Falling Down the Same Exact Way Three Times
III. They Hear Your Violence, and They Rise (2019) – Michael Genese (United States)
Movement III starts post-fall, sitting at rock bottom with an uncomfortable sense of stasis. Anticipation builds and launches off, climbing wildly in persistent hope of undoing the fall that’s taken place. The music rises and plummets at varying degrees, grappling with the immense strength required for humanity to rise, and the inspiration of younger generations to ameliorate the mistakes made by those before us.
Ann adds: The climate crisis will bring (and is bringing) changes that affect the stability of society and human civilization as we know it. I include this powerful piece both as a reflection of potential consequences–violence–and as the strength and resilience to counter it.
MICHAEL GENESE dʒə-nis (he/they) is a composer, educator, tenor, and multi-instrumentalist.
Genese’s work asks how artistic, sonic, and educational mediums can best reveal new understandings of the self, and how the presence of intersectionality in our thinking can be fostered through our interactions with music.

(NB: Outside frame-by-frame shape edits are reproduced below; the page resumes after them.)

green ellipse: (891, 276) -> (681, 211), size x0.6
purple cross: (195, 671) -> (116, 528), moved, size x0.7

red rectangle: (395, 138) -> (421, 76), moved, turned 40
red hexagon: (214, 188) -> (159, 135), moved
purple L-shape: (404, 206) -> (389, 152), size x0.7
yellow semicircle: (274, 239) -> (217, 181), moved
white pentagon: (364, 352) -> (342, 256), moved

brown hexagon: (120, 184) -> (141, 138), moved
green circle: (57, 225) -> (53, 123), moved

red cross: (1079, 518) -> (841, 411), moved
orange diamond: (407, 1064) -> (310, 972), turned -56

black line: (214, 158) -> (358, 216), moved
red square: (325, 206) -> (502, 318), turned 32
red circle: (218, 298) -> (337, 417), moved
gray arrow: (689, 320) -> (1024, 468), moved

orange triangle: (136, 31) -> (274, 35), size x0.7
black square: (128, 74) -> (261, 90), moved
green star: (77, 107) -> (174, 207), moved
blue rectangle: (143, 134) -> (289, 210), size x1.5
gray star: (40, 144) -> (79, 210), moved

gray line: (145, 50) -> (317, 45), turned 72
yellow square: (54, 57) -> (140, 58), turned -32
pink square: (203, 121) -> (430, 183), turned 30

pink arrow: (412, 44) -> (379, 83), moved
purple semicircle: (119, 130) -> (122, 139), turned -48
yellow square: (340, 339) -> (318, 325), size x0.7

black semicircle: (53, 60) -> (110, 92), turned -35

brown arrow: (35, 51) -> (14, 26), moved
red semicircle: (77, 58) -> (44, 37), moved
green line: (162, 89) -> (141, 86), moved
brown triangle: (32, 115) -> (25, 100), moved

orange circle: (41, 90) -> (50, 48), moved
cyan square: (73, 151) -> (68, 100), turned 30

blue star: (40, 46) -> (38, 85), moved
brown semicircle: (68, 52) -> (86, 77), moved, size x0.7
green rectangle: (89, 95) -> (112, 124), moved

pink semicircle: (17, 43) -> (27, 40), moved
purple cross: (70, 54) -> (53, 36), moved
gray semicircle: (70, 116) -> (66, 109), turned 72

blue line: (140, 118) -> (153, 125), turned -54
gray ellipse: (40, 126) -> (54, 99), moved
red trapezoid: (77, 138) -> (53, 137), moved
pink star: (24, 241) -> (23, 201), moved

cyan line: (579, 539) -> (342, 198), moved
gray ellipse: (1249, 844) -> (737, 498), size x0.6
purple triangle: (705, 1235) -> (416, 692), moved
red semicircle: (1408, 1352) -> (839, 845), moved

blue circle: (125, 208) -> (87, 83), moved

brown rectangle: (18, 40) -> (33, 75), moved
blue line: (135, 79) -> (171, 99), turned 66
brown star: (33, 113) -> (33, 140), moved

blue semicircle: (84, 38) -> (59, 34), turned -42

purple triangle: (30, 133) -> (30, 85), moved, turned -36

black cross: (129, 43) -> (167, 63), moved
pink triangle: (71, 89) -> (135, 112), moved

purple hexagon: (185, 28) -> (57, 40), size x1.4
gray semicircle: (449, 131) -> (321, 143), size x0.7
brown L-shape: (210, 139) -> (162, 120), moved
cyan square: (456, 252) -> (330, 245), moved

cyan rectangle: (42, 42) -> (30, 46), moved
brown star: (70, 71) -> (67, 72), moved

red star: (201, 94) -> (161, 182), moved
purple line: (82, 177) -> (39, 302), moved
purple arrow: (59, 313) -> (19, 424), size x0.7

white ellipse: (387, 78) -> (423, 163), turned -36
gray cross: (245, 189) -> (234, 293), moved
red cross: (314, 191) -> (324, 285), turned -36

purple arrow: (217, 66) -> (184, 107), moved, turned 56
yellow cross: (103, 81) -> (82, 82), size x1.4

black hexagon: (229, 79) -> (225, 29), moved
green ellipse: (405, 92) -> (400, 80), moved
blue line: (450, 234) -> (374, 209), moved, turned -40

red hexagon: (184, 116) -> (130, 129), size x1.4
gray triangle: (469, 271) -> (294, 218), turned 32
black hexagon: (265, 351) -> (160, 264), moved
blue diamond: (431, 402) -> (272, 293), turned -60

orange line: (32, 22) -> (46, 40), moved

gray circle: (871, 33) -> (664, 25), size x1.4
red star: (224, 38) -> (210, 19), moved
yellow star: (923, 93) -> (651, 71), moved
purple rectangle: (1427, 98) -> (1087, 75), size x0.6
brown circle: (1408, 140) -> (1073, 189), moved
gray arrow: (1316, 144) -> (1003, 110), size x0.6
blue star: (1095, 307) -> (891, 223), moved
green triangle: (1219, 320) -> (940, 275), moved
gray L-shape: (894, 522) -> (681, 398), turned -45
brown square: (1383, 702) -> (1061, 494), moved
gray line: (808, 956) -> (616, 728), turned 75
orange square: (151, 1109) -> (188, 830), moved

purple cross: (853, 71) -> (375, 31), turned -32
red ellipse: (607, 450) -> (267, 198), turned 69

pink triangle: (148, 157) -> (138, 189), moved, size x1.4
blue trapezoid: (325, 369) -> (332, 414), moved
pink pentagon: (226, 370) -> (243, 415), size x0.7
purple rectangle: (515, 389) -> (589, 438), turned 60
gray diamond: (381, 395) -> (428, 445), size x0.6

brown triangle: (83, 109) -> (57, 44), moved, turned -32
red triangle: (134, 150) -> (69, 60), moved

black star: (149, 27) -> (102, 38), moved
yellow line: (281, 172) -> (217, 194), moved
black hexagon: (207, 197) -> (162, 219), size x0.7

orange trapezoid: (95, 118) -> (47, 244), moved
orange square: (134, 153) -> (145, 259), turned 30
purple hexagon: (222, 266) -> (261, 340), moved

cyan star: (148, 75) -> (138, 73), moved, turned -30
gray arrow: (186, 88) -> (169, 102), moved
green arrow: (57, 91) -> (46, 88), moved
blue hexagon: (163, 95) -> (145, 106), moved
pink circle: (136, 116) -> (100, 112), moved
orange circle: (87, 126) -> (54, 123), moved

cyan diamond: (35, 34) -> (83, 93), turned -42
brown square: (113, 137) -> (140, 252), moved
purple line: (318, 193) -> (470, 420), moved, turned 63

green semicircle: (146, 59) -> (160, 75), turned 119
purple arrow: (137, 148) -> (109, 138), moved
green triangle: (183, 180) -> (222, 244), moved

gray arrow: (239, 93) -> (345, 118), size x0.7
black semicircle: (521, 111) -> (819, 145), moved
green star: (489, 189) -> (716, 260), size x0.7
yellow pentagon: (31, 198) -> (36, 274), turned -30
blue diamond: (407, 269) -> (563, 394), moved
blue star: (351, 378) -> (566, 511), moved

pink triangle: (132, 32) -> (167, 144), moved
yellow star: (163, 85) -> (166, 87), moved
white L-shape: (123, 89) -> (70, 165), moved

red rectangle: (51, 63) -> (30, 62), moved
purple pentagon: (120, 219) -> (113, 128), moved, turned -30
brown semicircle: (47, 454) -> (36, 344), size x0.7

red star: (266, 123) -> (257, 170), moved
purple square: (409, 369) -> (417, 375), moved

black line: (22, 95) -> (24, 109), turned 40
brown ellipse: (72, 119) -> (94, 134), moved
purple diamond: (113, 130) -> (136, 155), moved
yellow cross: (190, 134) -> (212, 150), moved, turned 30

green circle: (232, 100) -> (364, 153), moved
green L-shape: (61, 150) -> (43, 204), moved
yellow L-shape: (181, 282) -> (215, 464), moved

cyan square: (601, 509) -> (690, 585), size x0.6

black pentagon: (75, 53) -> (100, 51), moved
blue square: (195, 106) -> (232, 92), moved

Genese’s compositional work takes interest in how we may authentically utilize several sonic atmospheres at once, through mediums of electronics and multimedia. They hold degrees in Music Education, Vocal Performance, and Music Composition, having studied with Timo Andres, Hannah Lash, and Missy Mazzoli.
Genese is a founding member and head of communications for the internationally acclaimed social justice artist’s collective, VOICES 21C. They serve as a co-producer on The Choral Commons, and teach private violin, piano, and voice lessons in New York City.
Genese’s broad-reaching work, especially as an educator and multimedia artist, is rooted in frameworks of abolition and restorative justice. They are currently presenting a soundwalk in partnership with the New York Civil Liberties Union, based in locations where the New York City police department brutalized protestors in 2020-2021. The soundwalk aims to educate the public through artistic means not only about police (mis)conduct prevalent in our city, but what we can most strategically do within the scope of our immediate power to eradicate it. Genese echoes the sentiment that the arts and humanities can be invaluable tools for affecting states of consciousness and ignorance as art-makers and listeners, to further win the world we need.